Le temps que Louise cligne des yeux, la scène d'urgence était terminée, les infirmières disparurent à l'intérieur de l'hôpital ainsi que le père, la mère, et le reste de leurs enfants qui ne pouvaient pas rester sur place. Tout allait tellement vite, bien plus vite qu'à Ruynes-en-Margeride. Et d'un coup, le calme de la rue se réinstalla, le drame fit place à la tranquillité du rythme de marche des bourgeois se promenant nonchalamment dans la rue. Mélanie se demanda brusquement si elle avait fait le bon choix de venir ici, mais son désir de découvrir la vie de la capitale la ramena brusquement à leur destination.
- « Le 85 rue Denfert n'est plus très loin, Louise, on touche au but ... », indiqua Honoré, impatient de décharger les bagages de leur cheval.
Tous deux continuèrent en silence dans la rue d'Enfer, encore choqués par la scène de l'hôpital. Honoré de son côté, maugréait entre ses dents le projet insensé de Louise de rejoindre la capitale.
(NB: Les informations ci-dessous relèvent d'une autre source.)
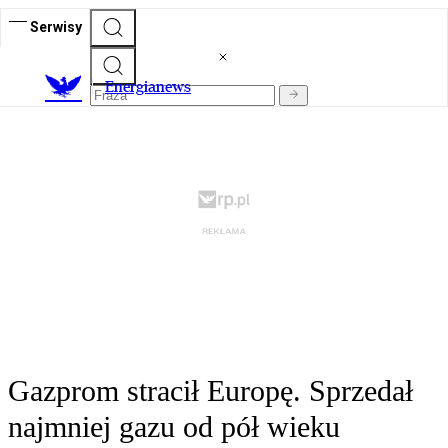
Serwisy
E
nergianews
Gazprom stracił Europę. Sprzedał
najmniej gazu od pół wieku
Ne voyait-elle pas qu'ils avaient tout à perdre ? N'étaient-ils pas tranquilles tous les deux dans la campagne du Cantal, au chaud devant le feu de leur cheminée ? Finalement, le couple atteignit le croisement de la rue d'Enfer et de la rue de la Caille. Le regard de Louise se laissa s'installer sur une charmante place bordée de cyprès à l'embranchement des deux rues, où des rires s'échappaient des portes d'un troquet. Louise se laissa pousser une exclamation d'étonnement s'échappa en constatant le nom du bistrot sur quelques planches de bois au-dessus de la terrasse.
- « Tu as vu son nom, Honoré ? « Le bock du Bougnat », tu penses que c'est une coïncidence ? »
- « La mansarde de Nicolas se situe juste au-dessus de ce troquet, nous sommes bien au 85. J'espère que cet endroit est calme, j'ai besoin de silence et de paix. », répondit Honoré, encore agacé d'avoir accepté de s'embarquer dans ce voyage. Il n'en voyait pas l'intérêt et était seulement soulagé de troquer ses sacs contre une pinte de bière blonde au milieu des clients. Il voulait simplement s'affaler sur un siège en plein air, fermer les yeux et se laisser inonder par la chaleur du soleil.
- « Oh Honoré, respire ! Tu n'es pas content de retrouver Paris », lança Louise, lassée par l'attitude d'Honoré mais comblée d'avoir atteint leur destination.
Elle ne pensait déjà plus à l'enfant inanimé, la seule vue du troquet la ramena aux pas pressés du patron dans le bar de l'auberge de Ruynes-en-Margeride pour servir sa truffade encore chaude. Servent-ils ici aussi des plats auvergnats ? Honoré laissa Louise à sa contemplation et marcha vers la façade du troquet pour ouvrir le portail de l'immeuble : ils étaient enfin arrivés.